Bu paragrafta dikkat etmemiz gereken birkaç nokta var. Her şeyden önce Türkiye’nin artık parlamenter sistemle değil, başkanlık sistemiyle yönetildiğini belirterek başlayalım. Yeni sistemde bir bakanın istifa etmesiyle, eski sistemde bakanın istifa etmesi aynı değerde ve ağırlıkta değil. Eski sistemde “bakan”, parlamentodan “güvenoyu” alan 25 bakan ve 1 Başbakan’dan oluşan hükümetin bir parçası. Yani, Bakanlar Kurulu’nun bir üyesi. Eski sistemdeki bakanın ağırlığı yeni sistemdeki bakana göre çok çok fazladır. Örneğin bir kararnamenin bir bakan tarafından imzalanmaması, hükümette krize yol açan ve kararnamenin yürürlüğe girmesini engelleyen bir etmendir. Oysa yeni sistemde bakanın böyle bir ağırlığı yok. Yani Bakanlar Kurulu’nun üyesi değil. Böyle bir imza yetkisi ve görevi yok. Yani, eski sistemdeki bakan, hükümetin, görevde olduğu müddetçe ayrılmaz bir parçasıdır. Yeni sistemde ise sadece “işgören” hükmündedir. Eğer yaşanan son olay eski sistemde olsaydı, belki bir “yönetim krizi”nden bahsedilebilirdi.

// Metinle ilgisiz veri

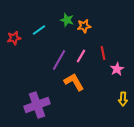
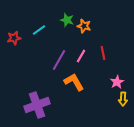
orange star: rotated 24 degrees clockwise
pink star: moved 13 px down
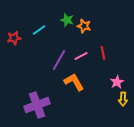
pink line: rotated 32 degrees clockwise
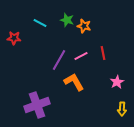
cyan line: moved 1 px right, 7 px up; rotated 64 degrees clockwise
red star: rotated 16 degrees clockwise
yellow arrow: moved 1 px left, 10 px down
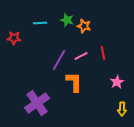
cyan line: rotated 32 degrees counterclockwise
orange L-shape: rotated 30 degrees clockwise
purple cross: moved 2 px up; rotated 15 degrees counterclockwise
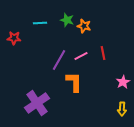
pink star: moved 6 px right
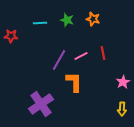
orange star: moved 9 px right, 7 px up
red star: moved 3 px left, 2 px up
purple cross: moved 4 px right, 1 px down
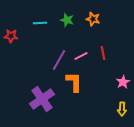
purple cross: moved 1 px right, 5 px up
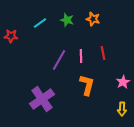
cyan line: rotated 32 degrees counterclockwise
pink line: rotated 64 degrees counterclockwise
orange L-shape: moved 13 px right, 3 px down; rotated 15 degrees clockwise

Yeni sistemde, Hazine ve Maliye Bakanı da Recep Tayyip Erdoğan’dır, Aile Çalışma ve Sosyal Güvenlik Bakanı da. Yani hükümet tek başına Cumhurbaşkanı Recep Tayyip Erdoğan’dır. Bakanlık görevine getirilenler ise, o alanlardaki işlerin görülmesi için atanmış “işgörenler”dir. Dolayısıyla Hazine ve Maliye Bakanı’nın istifası, ne devlet krizidir ne de ekonominin başını boş bırakmıştır. (Belki sadece aile içi bir kriz olabilir). Cumhurbaşkanı orada oturduğu müddetçe hükümet eksiksiz olarak görevinin başındadır. Cumhurbaşkanı isterse Hazine ve Maliye Bakanlığına kimseyi atamayıp, mesaisinin bir kısmını o alana harcayıp yine de hükümetini sürdürebilir. Kimse de “neden şuraya bakan atamıyorsun” diye soramaz. Çünkü tek kişilik hükümet görevinin başındadır. Artık, parlamenter sistemdeki hükümet ve Bakanlar Kurulu bilgilerimizi terk etmeye ve yeni sistemi özümsemeye çalışsak iyi olur. Ama görünen o ki, sade vatandaştan daha çok, muhalefet görevi yapan siyasiler henüz daha yeni sistemin mantığını anlayabilmiş değil gibi görünüyorlar.
Bir diğer önemli konu ise, istifa eden kişinin, eski ve yeni sistemde bakan yapılarak ve kayırıldığı düşünülerek sürekli rahatsız olunan, Cumhurbaşkanının damadı olmasıdır. Hazine ve Maliye Bakanlığını düne kadar başka bir isim deruhte etseydi ve o istifa etseydi, Berat Albayrak’ın istifası gibi ses getirmez ve bu kadar magazinleşmezdi. Tepkilerin katsayısını yükselten, Albayrak’ın aileden biri olması ve kayınpederinin hükümetindeki “görevinden affını” istemesi olmuştur.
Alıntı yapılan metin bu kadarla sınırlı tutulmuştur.